Armed with your fresh batch of leaflet printing or flyer printing, you’re ready to distribute them locally or at a strategic location where you feel that you’ll reach just the right audience. It could be outside a trade convention while attendees are queuing up impatiently waiting to be let in or at another venue where your audience is likely to be hanging out.

Let’s first consider how you should be thinking about your target market, and then the distribution to get the best results. We’ll then touch on a couple of distribution methods available to you.

Goal Clarity

It is important that you have a marketing plan in place and that you’re clear about the goals. The central goal dictates the information shown on the flyer or leaflet, how it’s presented, and what you hope to happen because of the distribution.
If you’re promoting a special offer, when does the offer close? Is the flyer covering an event or a something seasonal that has an expiry date? Considering these things helps determine how many items should be printed in a batch and how quickly they must be fully distributed to be effective. Distributing too slowly wastes a marketing opportunity, burns money, and causes lost sales.

Who’s Your Target Market?

Thinking about the target market for the product or service that you’re wishing to promote using either print flyers or print leaflets is important because it’s the starting point. When you understand your target audience, you can have a leaflet or flyer designed that will appeal more to them. One age group or demographic is entirely different to another and needs a separate approach to be effective.

Where’s Your Target Market?

Once you have your target marked down pat, then it’s time to consider how to reach your target market effectively. Do you want to hit up existing customers to get a fresh order from them, stimulate them to visit your website and make a purchase using a discount voucher on the leaflet, or find new customers by reaching out in ways you haven’t tried before? Each goal requires an entirely different approach.
Do you want to reach potential customers on their way home from work, when they’re out socialising, when they’re on a shopping trip or in their local neighbourhood? It depends on the type of product or service or information that you’re promoting using cheap leaflet printing or expensive flyer printing where you should plan to reach out first.

Practical Examples of Marketing Material Distribution

A business product might be best promoted in an industrial estate with many businesses that could benefit from your product. Alternatively, a business expo that’s running nearby might be suitable too.
When the product is more of an impulse purchase, then catching people while they’re out shopping and promoting an affordable product with a discount code if they buy on their smartphone that weekend could also be very effective
If you’re promoting a certain type of product, have people hand out leaflets or flyers close to shops that also sell the same type of thing. Promoting luxury watches near to a high-street watch shop is directly targeting likely consumers in a way that mass marketing can never do effectively.

Distribution Door-to-Door

The most common way to distribute a flyer or leaflet is door-to-door. Up to 80 percent of people at least look at a leaflet when it’s delivered through the mailbox.
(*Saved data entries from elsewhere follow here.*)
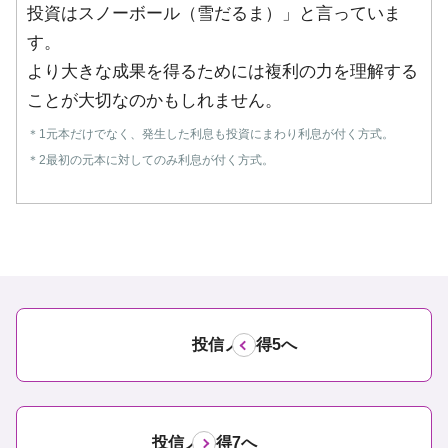
投資はスノーボール（雪だるま）」と言っていま
す。
より大きな成果を得るためには複利の力を理解する
ことが大切なのかもしれません。
＊1
元本だけでなく、発生した利息も投資にまわり利息が付く方式。
＊2
最初の元本に対してのみ利息が付く方式。
投信ノ心得5へ
投信ノ心得7へ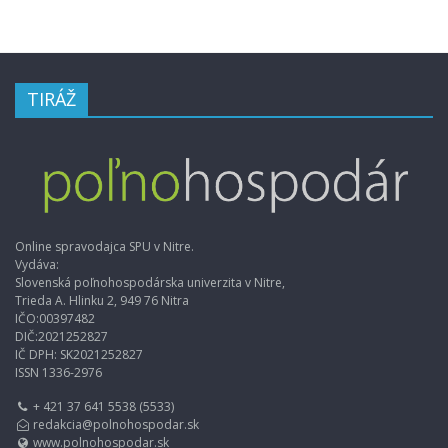
TIRÁŽ
Online spravodajca SPU v Nitre.
Vydáva:
Slovenská poľnohospodárska univerzita v Nitre,
Trieda A. Hlinku 2, 949 76 Nitra
IČO:00397482
DIČ:2021252827
IČ DPH: SK2021252827
ISSN 1336-2976
+ 421 37 641 5538 (5533)
redakcia@polnohospodar.sk
www.polnohospodar.sk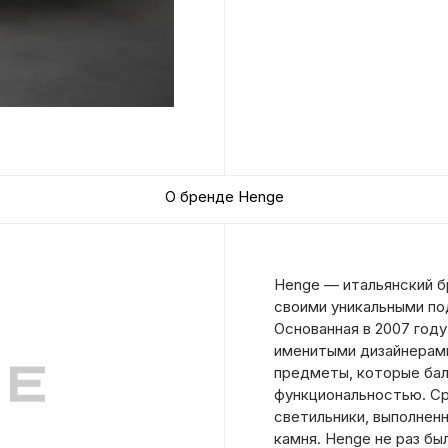
О бренде Henge
Henge — итальянский б
своими уникальными по
Основанная в 2007 году
именитыми дизайнерами
предметы, которые ба
функциональностью. Ср
светильники, выполненн
камня. Henge не раз б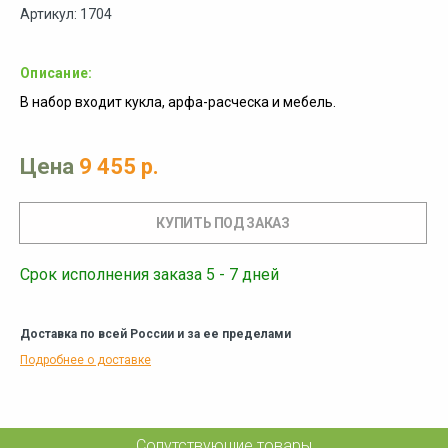
Артикул: 1704
Описание:
В набор входит кукла, арфа-расческа и мебель.
Цена
9 455 р.
Срок исполнения заказа 5 - 7 дней
Доставка по всей России и за ее пределами
Подробнее о доставке
Сопутствующие товары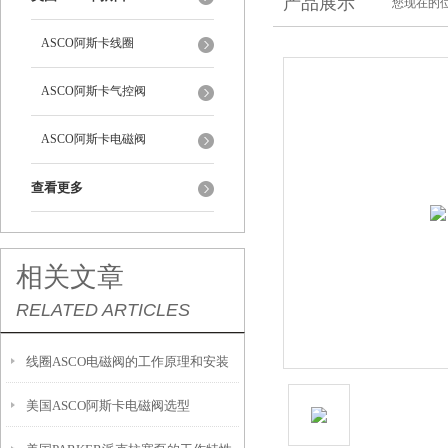
产品展示
您现在的位
ASCO阿斯卡线圈
ASCO阿斯卡气控阀
ASCO阿斯卡电磁阀
查看更多
相关文章
RELATED ARTICLES
线圈ASCO电磁阀的工作原理和安装
美国ASCO阿斯卡电磁阀选型
注意事项介绍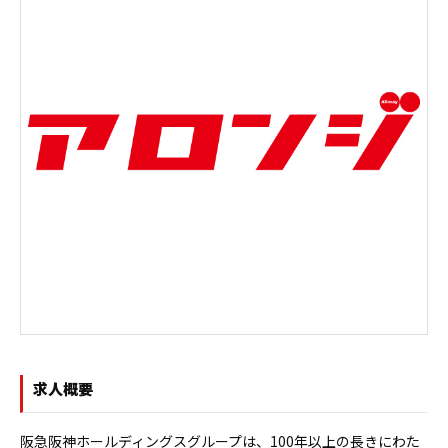
求人概要
阪急阪神ホールディングスグループは、100年以上の長きにわた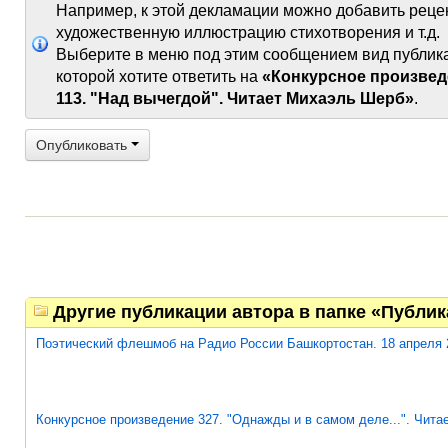
Например, к этой декламации можно добавить реце
художественную иллюстрацию стихотворения и т.д.
Выберите в меню под этим сообщением вид публик
которой хотите ответить на
«Конкурсное произвед
113. "Над вычегдой". Читает Михаэль Шерб»
.
Опубликовать
Другие публикации автора в папке «Публи
Поэтический флешмоб на Радио России Башкортостан. 18 апреля 
Конкурсное произведение 327. "Однажды и в самом деле...". Чит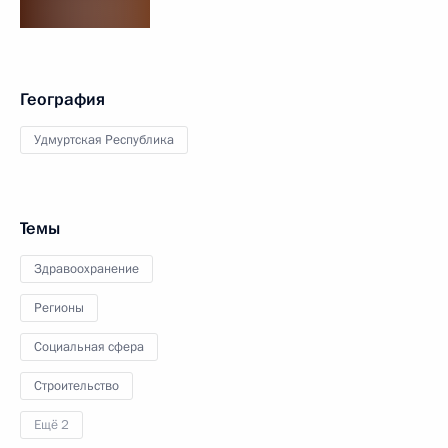
География
Удмуртская Республика
Темы
Здравоохранение
Регионы
Социальная сфера
Строительство
Ещё 2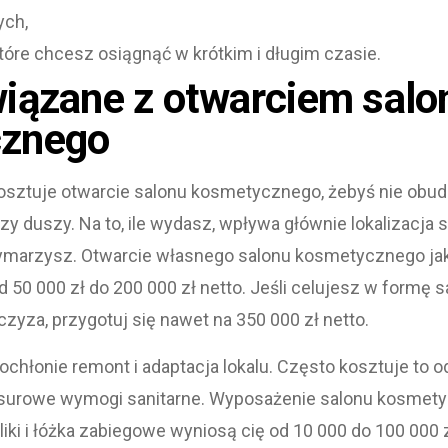
ych,
które chcesz osiągnąć w krótkim i długim czasie.
iązane z otwarciem salo
znego
kosztuje otwarcie salonu kosmetycznego, żebyś nie obudz
y duszy. Na to, ile wydasz, wpływa głównie lokalizacja s
 wymarzysz. Otwarcie własnego salonu kosmetycznego ja
 50 000 zł do 200 000 zł netto. Jeśli celujesz w formę 
nczyza, przygotuj się nawet na 350 000 zł netto.
ochłonie remont i adaptacja lokalu. Często kosztuje to 
ć surowe wymogi sanitarne. Wyposażenie salonu kosmety
oliki i łóżka zabiegowe wyniosą cię od 10 000 do 100 000 z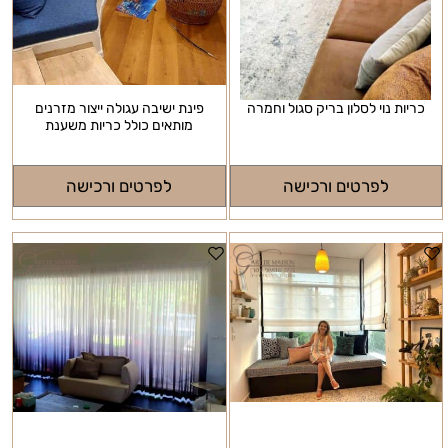
כריות נוי לסלון בריק סגול וחמרה
פינת ישיבה עגולה ייצור מזרנים
מותאים כולל כריות משענת
לפרטים ורכישה
לפרטים ורכישה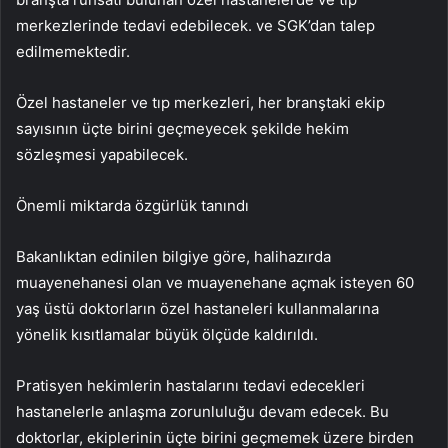
merkezlerinde tedavi edebilecek. ve SGK’dan talep
edilmemektedir.
Özel hastaneler ve tıp merkezleri, her branştaki ekip
sayısının üçte birini geçmeyecek şekilde hekim
sözleşmesi yapabilecek.
Önemli miktarda özgürlük tanındı
Bakanlıktan edinilen bilgiye göre, halihazırda
muayenehanesi olan ve muayenehane açmak isteyen 60
yaş üstü doktorların özel hastaneleri kullanmalarına
yönelik kısıtlamalar büyük ölçüde kaldırıldı.
Pratisyen hekimlerin hastalarını tedavi edecekleri
hastanelerle anlaşma zorunluluğu devam edecek. Bu
doktorlar, ekiplerinin üçte birini geçmemek üzere birden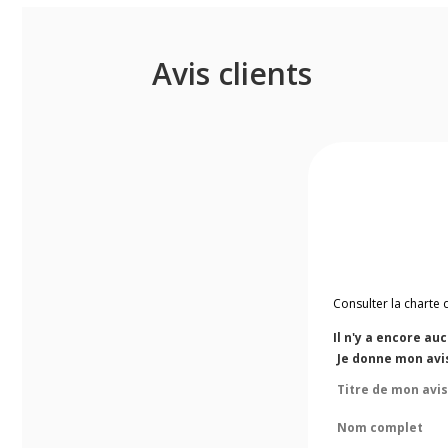
Avis clients
Consulter la charte 
Il n'y a encore au
Je donne mon avi
Titre de mon avis
Nom complet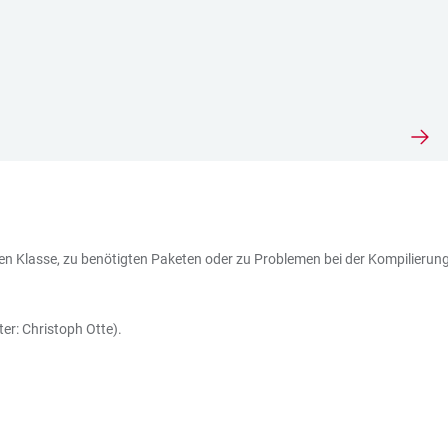
en Klasse, zu benötigten Paketen oder zu Problemen bei der Kompilierung 
er: Christoph Otte).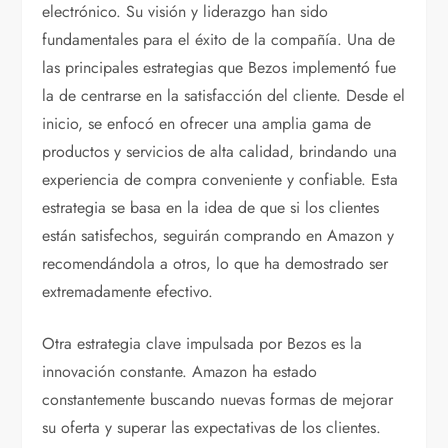
electrónico. Su visión y liderazgo han sido
fundamentales para el éxito de la compañía. Una de
las principales estrategias que Bezos implementó fue
la de centrarse en la satisfacción del cliente. Desde el
inicio, se enfocó en ofrecer una amplia gama de
productos y servicios de alta calidad, brindando una
experiencia de compra conveniente y confiable. Esta
estrategia se basa en la idea de que si los clientes
están satisfechos, seguirán comprando en Amazon y
recomendándola a otros, lo que ha demostrado ser
extremadamente efectivo.
Otra estrategia clave impulsada por Bezos es la
innovación constante. Amazon ha estado
constantemente buscando nuevas formas de mejorar
su oferta y superar las expectativas de los clientes.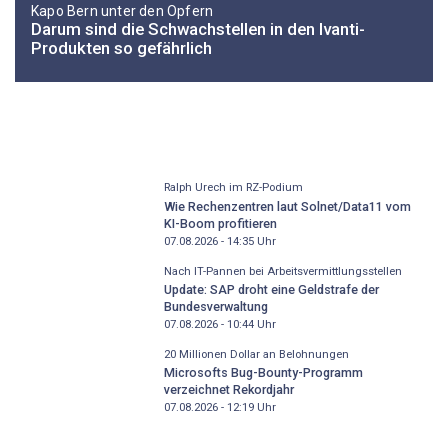
Kapo Bern unter den Opfern
Darum sind die Schwachstellen in den Ivanti-
Produkten so gefährlich
Ralph Urech im RZ-Podium
Wie Rechenzentren laut Solnet/Data11 vom
KI-Boom profitieren
07.08.2026 - 14:35
Uhr
Nach IT-Pannen bei Arbeitsvermittlungsstellen
Update: SAP droht eine Geldstrafe der
Bundesverwaltung
07.08.2026 - 10:44
Uhr
20 Millionen Dollar an Belohnungen
Microsofts Bug-Bounty-Programm
verzeichnet Rekordjahr
07.08.2026 - 12:19
Uhr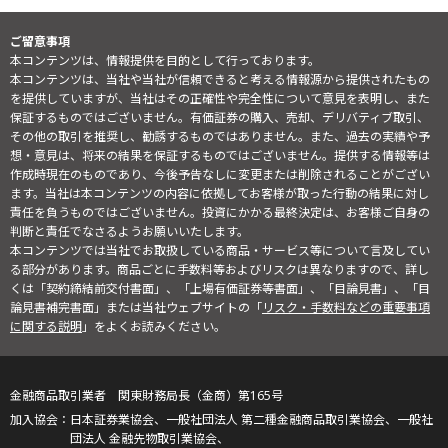
ご留意事項
本コンテンツは、情報提供を目的として行っております。
本コンテンツは、当社や当社が信頼できると考える情報源から提供されたもの
を提供していますが、当社はその正確性や完全性について意見を表明し、また
保証するものではございません。有価証券の購入、売却、デリバティブ取引、
その他の取引を推奨し、勧誘するものではありません。また、過去の実績や予
想・意見は、将来の結果を保証するものではございません。提供する情報等は
作成時現在のものであり、今後予告なしに変更または削除されることがござい
ます。当社は本コンテンツの内容に依拠してお客様が取った行動の結果に対し
責任を負うものではございません。投資にかかる最終決定は、お客様ご自身の
判断と責任でなさるようお願いいたします。
本コンテンツでは当社でお取扱している商品・サービス等について言及してい
る部分があります。商品ごとに手数料等およびリスクは異なりますので、詳し
くは「契約締結前交付書面」、「上場有価証券等書面」、「目論見書」、「目
論見書補完書面」または当社ウェブサイトの「
リスク・手数料などの重要事項
に関する説明
」をよくお読みください。
金融商品取引業者 関東財務局長（金商）第165号
日本証券業協会、一般社団法人 第二種金融商品取引業協会、一般社
団法人 金融先物取引業協会、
However, it is also the dearest way to market leaflets because you need to hire foot soldiers to distribute for you and then ensure they actually do it.
There is a big difference between hitting every mailbox in certain streets (perhaps the most affluent) and delivering a mailshot just to specific addresses. In the latter case, posting them out makes more sense on a cost basis. With the former, it’s difficult to distribute broadly and get a good response rate because the chance of raising the interest level with untargeted marketing is difficult to do.

Distribution by Hand

Having people stand in the street and hand out leaflet seems a bit random, but it depends on what part of town they’re situated. If they’re handing out flyers to people who are leaving a shop which sells the same category of product you’re promoting, that’s well targeted. However, if they’re handing out leaflets to everyone who’s walking along the same street, that’s far less likely to be a profitable marketing campaign. Success comes down to which customers are offered the leaflet and which are not.
Successful leaflet and flyer design, production and distribution rely on smart decision-marketing right down the line. You have to know your customers (or potential customers) well. What design will appeal to them? Where is the best place to find them and the best day and time to make the approach? Getting really specific about your marketing goals and how best to achieve them is likely to yield the best results from your efforts and financial investment.